Now and again in system administration you come across a problem that at first seems intractable and often you end up finding a work around and have to accept you’ll never fully find out what the root cause was. Then sometimes you find some little chink in to the problem and with the right tools you can get to the bottom of it.
Recently I’ve had just such a problem and Python has been the tool that helped me get to the bottom of it.
I spend a lot of time dealing with various aspects of FTP and recently I started seeing odd file transfer failures and scripts hanging with open FTP sessions. The main FTP server transfers about 3000 files a day so the occasional hiccough is perhaps inevitable but this was an unusually high level of failures.
I looked at the error messages I was seeing in the logs of various transfers an they showed a server response saying:-
500 Command Not Understood ‘PORT 10,225,1,89,124,22_’
Now I can see why a server would complain about a port command that said that. For those of you who are not as intimately familiar with the RFC959 for the FTP protocol as I have unfortunately had to become firstly I’d recommend you read this excellent site that explains the key parts of the protocol and especially the difference between active and passive transfer modes.
However all you really need to know is that the PORT command is used to tell a server what port it can talk to the client on. The first 4 numbers (octets) are a standard 4 dot quad IP address and the last two octets are supposed to be the port number, so octet 5 x 256 + octet 6 gives you the number in decimal.
For example ‘PORT 10,225,61,50,127,200’ means I’m on IP 10.225.61.50 talk to me on port 127 x 256 + 200 = 32512 + 200 = 32712
So you can see why the server would say ‘PORT 10,225,1,89,124,22_’ is not understood. What exactly is ’22_’ supposed to be?
Ok that was what was causing the FTP transfers to fail and/or scripts to hang but what was causing the problem? As ever you ask the question “what has changed?” As it turns out I knew our DMZ firewall had been updated so I spoke to the network security team and of course they asked for more detail to help them track things down and could I reproduce it so they could check the logs.
Well long story short I started doing lots of semi-automatic shell scripted transfers and discovered that when the last octet of the port command was 227 it would cause this error. It seemed bizarre but that is what the problem seemed to be. The only snag was I had to do a couple of hundred transfers from a client to hit a matching port and if something else on the box nicked the port that ended in 227 for some other purpose I would have to cycle round another 256 odd transfers.

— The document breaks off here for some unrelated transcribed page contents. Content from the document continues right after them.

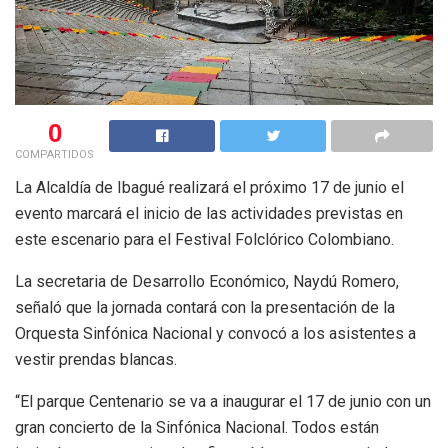
0
COMPARTIDOS
La Alcaldía de Ibagué realizará el próximo 17 de junio el
evento marcará el inicio de las actividades previstas en
este escenario para el Festival Folclórico Colombiano.
La secretaria de Desarrollo Económico, Naydú Romero,
señaló que la jornada contará con la presentación de la
Orquesta Sinfónica Nacional y convocó a los asistentes a
vestir prendas blancas.
“El parque Centenario se va a inaugurar el 17 de junio con un
gran concierto de la Sinfónica Nacional. Todos están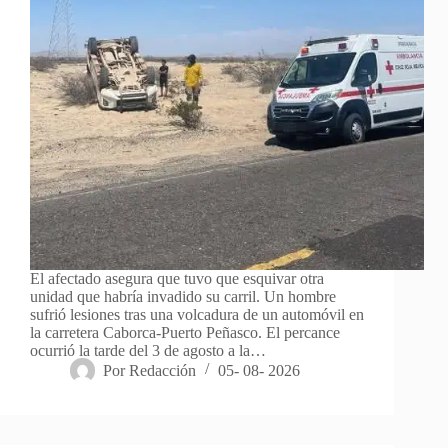
El afectado asegura que tuvo que esquivar otra
unidad que habría invadido su carril. Un hombre
sufrió lesiones tras una volcadura de un automóvil en
la carretera Caborca-Puerto Peñasco. El percance
ocurrió la tarde del 3 de agosto a la…
Por
Redacción
05- 08- 2026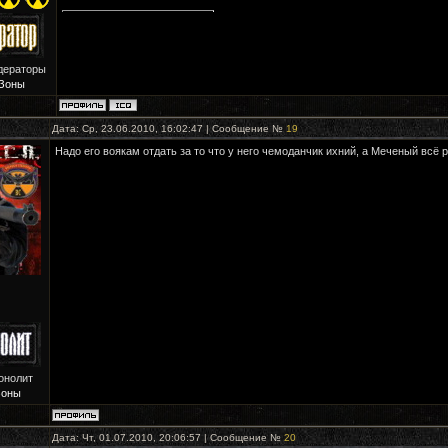
дераторы
Зоны
Дата: Ср, 23.06.2010, 16:02:47 | Сообщение №
19
Надо его воякам отдать за то что у него чемоданчик ихний, а Меченый всё 
онолит
Зоны
Дата: Чт, 01.07.2010, 20:06:57 | Сообщение №
20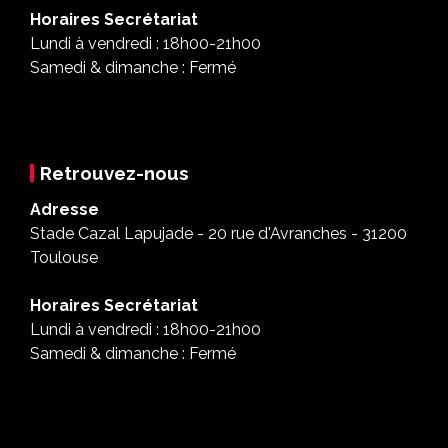
Horaires Secrétariat
Lundi à vendredi : 18h00-21h00
Samedi & dimanche : Fermé
Retrouvez-nous
Adresse
Stade Cazal Lapujade - 20 rue d'Avranches - 31200
Toulouse
Horaires Secrétariat
Lundi à vendredi : 18h00-21h00
Samedi & dimanche : Fermé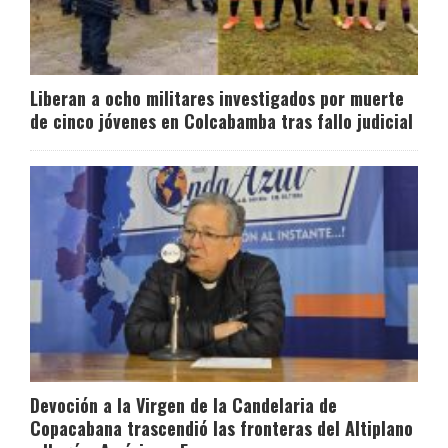
Liberan a ocho militares investigados por muerte
de cinco jóvenes en Colcabamba tras fallo judicial
Devoción a la Virgen de la Candelaria de
Copacabana trascendió las fronteras del Altiplano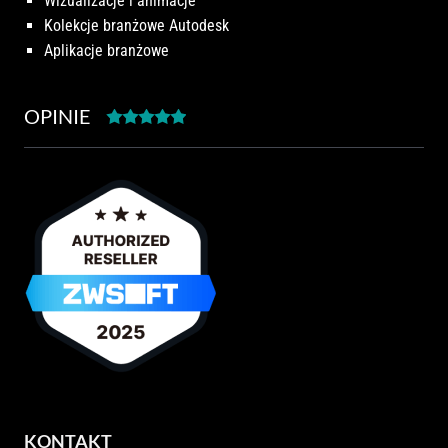
Wizualizacje i animacje
Kolekcje branżowe Autodesk
Aplikacje branżowe
OPINIE
KONTAKT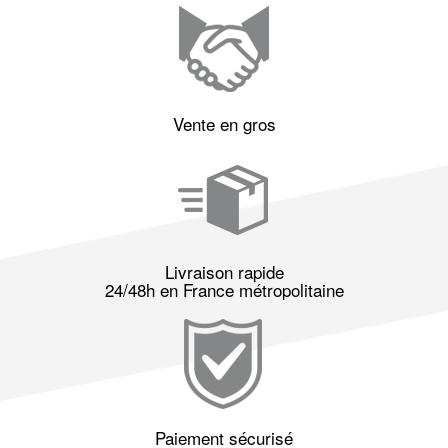
Vente en gros
Livraison rapide
24/48h en France métropolitaine
Paiement sécurisé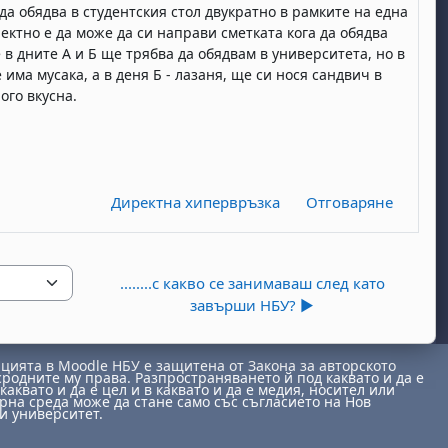
да обядва в студентския стол двукратно в рамките на една
ректно е да може да си направи сметката кога да обядва
е в дните А и Б ще трябва да обядвам в университета, но в
има мусака, а в деня Б - лазаня, ще си нося сандвич в
ого вкусна.
Директна хипервръзка
Отговаряне
........с какво се занимаваш след като
завърши НБУ? ▶︎
ията в Moodle НБУ е защитена от Закона за авторското
сродните му права. Разпространяването й под каквато и да е
каквато и да е цел и в каквато и да е медия, носител или
на среда може да стане само със съгласието на Нов
и университет.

What I needed was a simple way to establish an FTP connection and then specify a port that had the last octet in 227. I’d used the FTP library in Python to script transfers and sure enough this was also the way I could specify a port and have a quick a simple way to recreate the problem.
I fired up the Idle interactive environment and used the following few lines to recreate the problem:-
from ftplib import FTP
ftp = FTP(‘10.202.3.9’, ‘uuuuuuu’ , ‘pppppp’)
‘200 PORT Command successful’
error_perm: 500 Command not understood ‘PORT 10,225,51,60,125,22_’
Three quick lines and I could reproduce my error. By using this I could establish that only transfers that went via the DMZ firewall would have this problem and the security guys could turn on extra logging while I recreated the problem.
Thanks to Python I had a quick, simple and interactive way to test my hypothesis.
All I need now is for the security guys to work out what is causing this but at least they have a much better idea where to start than me saying “well about 1 transfer in 250 seems to fail.” Kudos to the Python.